Poco después, ya lejos del pueblo, el forastero se detuvo. Luh y Sarinha, cubiertos de espigas, hierbajos y tierra húmeda debido a su incursión a través de los sembrados, lo agradecieron en silencio; sobre todo Luh, que, debido a su tamaño, había tenido que avanzar a rastras durante un buen trecho.

—Oh, no —murmuró Luh al ver al extraño plantado en medio del Prado de las Abejas. Este, por vez primera, mostraba interés por algo desde que había llegado a Nímal, y moviéndose con delicadeza entre las flores parecía estudiar a aquellas pequeñas criaturas que, ignorando su presencia, se afanaban en recolectar el polen que luego convertirían en miel.

Luh lo observaba con recelo, temiendo que fuera a hacerles algún daño a sus amigas. Llevaba muchos años cuidándolas, tantos que era capaz de reconocerlas e incluso había puesto nombre a cada una de ellas. Era el pastor de abejas de Nímal, y su trabajo no consistía únicamente en recolectar la miel de extraordinarias propiedades que fabricaban y a la que tantos usos le daban.

De repente, el forastero se irguió, estiró los brazos y empezó a gesticular en el aire. Luh, al recordar lo que había sucedido a sus familiares y amigos, se incorporó dispuesto a abandonar su escondite y enfrentarse a él, pero Sarinha lo detuvo.

—¿Estás loco? ¡Es un mago! ¡No puedes con él! ¡Te va a destrozar!

—Pero... —dijo Luh, con un nudo en la garganta, desde su escondite tras unos matorrales. Un nuevo círculo de luz empezó a manifestarse en el prado, por encima de las flores, y las abejas empezaron a volar en su dirección— ¡Se las lleva! ¡Se lleva a mis niñas!

—¡Shhht! —lo riñó Sarinha, tirando del grueso pelo que le cubría el cuello— ¡La vas a liar!

—Pero se las va a llevar... ¡Y luego se irá también! —protestó Luh. Las abejas ya habían empezado a desvanecerse al entrar en el círculo de luz y todos sus sentidos le gritaban que saltara sobre el enmascarado, que intentara salvar a tantas como pudiera, que aún había tiempo..., pero en su interior sabía que Sarinha llevaba razón: un oso jamás vencería a un mago, ni siquiera con la ayuda de una cerdita armada con un arco.

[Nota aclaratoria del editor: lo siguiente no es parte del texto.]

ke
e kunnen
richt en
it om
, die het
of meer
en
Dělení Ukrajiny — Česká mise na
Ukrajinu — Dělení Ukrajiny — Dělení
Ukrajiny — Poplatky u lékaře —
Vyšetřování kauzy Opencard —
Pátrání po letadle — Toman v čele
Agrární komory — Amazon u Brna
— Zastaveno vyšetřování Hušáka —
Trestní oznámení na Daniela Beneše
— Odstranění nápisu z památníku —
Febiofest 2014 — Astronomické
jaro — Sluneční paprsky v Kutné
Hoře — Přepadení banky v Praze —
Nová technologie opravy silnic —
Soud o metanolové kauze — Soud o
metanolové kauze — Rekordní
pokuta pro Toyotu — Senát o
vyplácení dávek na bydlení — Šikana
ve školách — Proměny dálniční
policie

En silencio, sintiéndose impotentes, Sarinha y Luh esperaron hasta que todas las abejas hubieron desaparecido.

—¿Y ahora qué? —preguntó Luh, con los ojos húmedos, mientras el forastero se dirigía hacia la luz.

—Ahora lo seguimos —contestó Sarinha, decidida. Tras un instante, el forastero empezaba a desdibujarse, y Sarinha y Luh corrían como locos campo a través. Luego, sin detenerse a pensar en las posibles consecuencias, saltaron al interior del círculo y se desvanecieron también.

Poco después, la luz se apagó y una paz incómoda, antinatural, cayó sobre el Prado de las Abejas.